I have no issue in principle with JC Wilcox’s thesis about democracy in Thailand.
However, there are identifiable lacunae in JC’s presumably well-meaning missive that don’t really grasp the essence of the matter. Specifically, if you are going to open a narrative on democracy, it’s helpful to inform the reader of what it is.
There are a number of decent definitions, for example: “A system of government by the whole population or all the eligible members of a state, typically through elected representatives.” (Oxford dictionaries) For me, the operative word here is “elected”; not a word one would use to describe the current government and those damnable tanks on the lawn. If one were to look at the etymology of the word one may find the Greek words demos and cratos, or “people power” in plain English. There are some variations, but that is the essence of the term for me.
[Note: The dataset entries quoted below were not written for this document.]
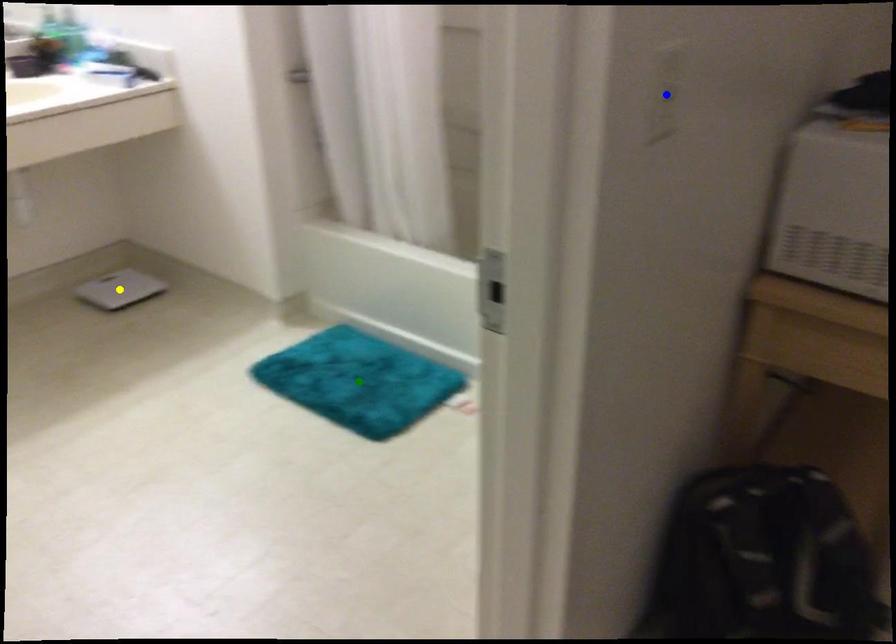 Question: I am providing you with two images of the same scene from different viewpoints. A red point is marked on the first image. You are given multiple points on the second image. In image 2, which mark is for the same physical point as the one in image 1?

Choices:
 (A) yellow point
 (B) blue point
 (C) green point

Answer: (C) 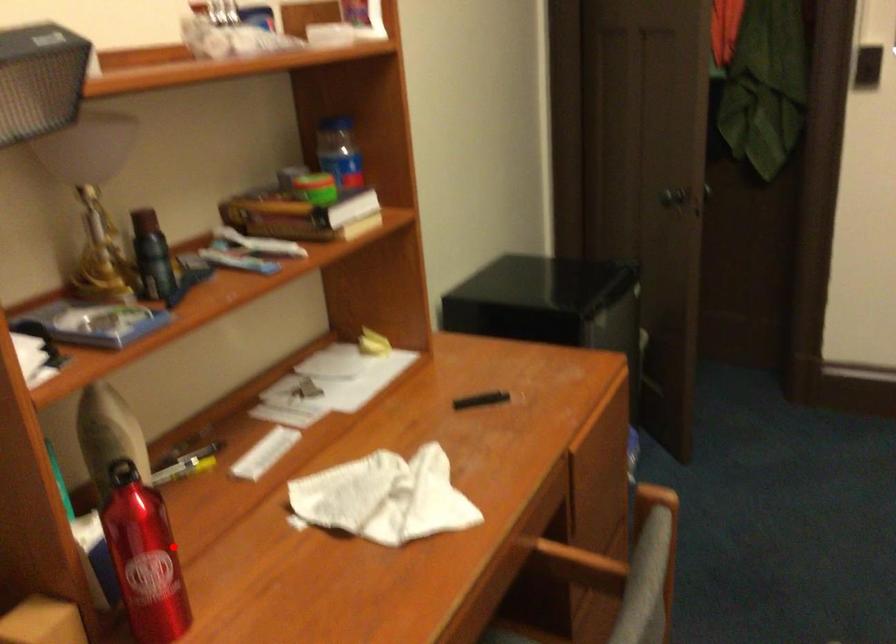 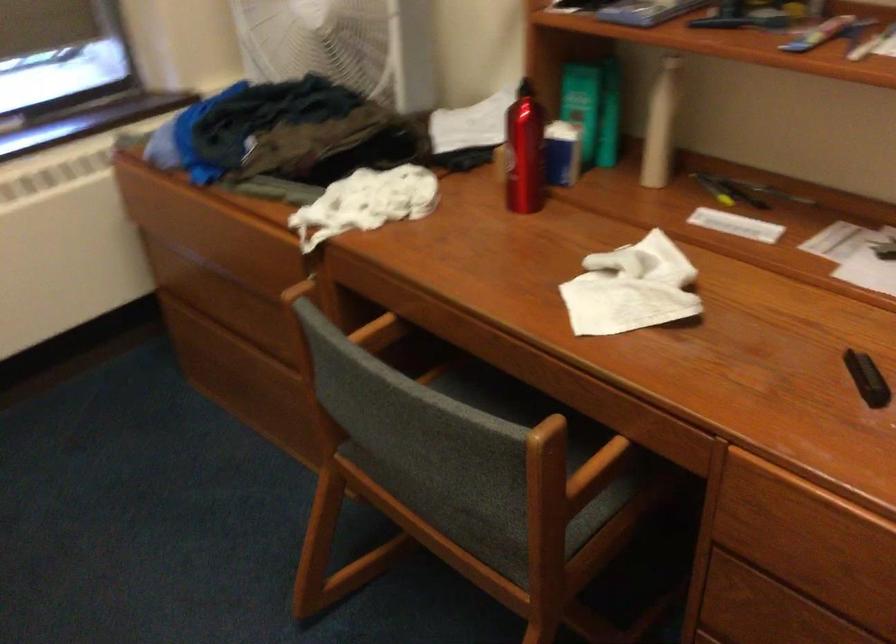 The point at the highlighted location is marked in the first image. Where is the corresponding point in the second image?

(524, 152) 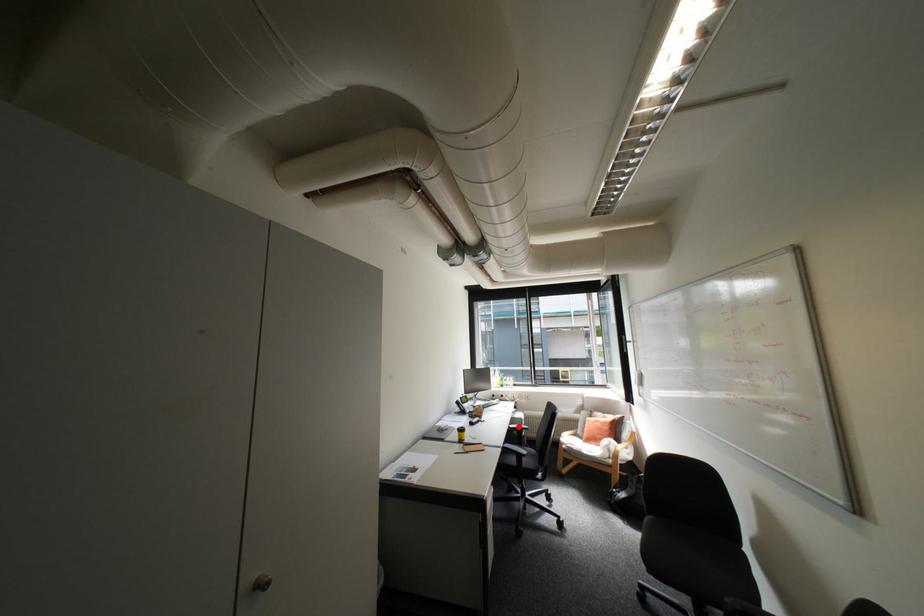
What we can establish about democracy is that it cannot take root automatically, nor can it be imposed, for example what the West has allegedly tried – and failed – to do in the notoriously democracy-averse Middle East. It cannot mature overnight. Hence, three generations or so of Thais can’t assume that democracy is the de rigueur political system here, when it plainly is not.
JC offers us this thought about the current state of play: “The Pheu Thai Party and the ... [UDD] claim to be against dictatorship and for democracy while campaigning for the return of Thaksin Shinawatra or a Shinawatra family member to govern the country. That is effectively a dictatorship.” A “dictatorship” obtained at the ballot box? I refer the reader to the aforementioned word “elected”. This is of course worthy of further debate. JC is, however, right about the failure of the military and their imposed version of governance.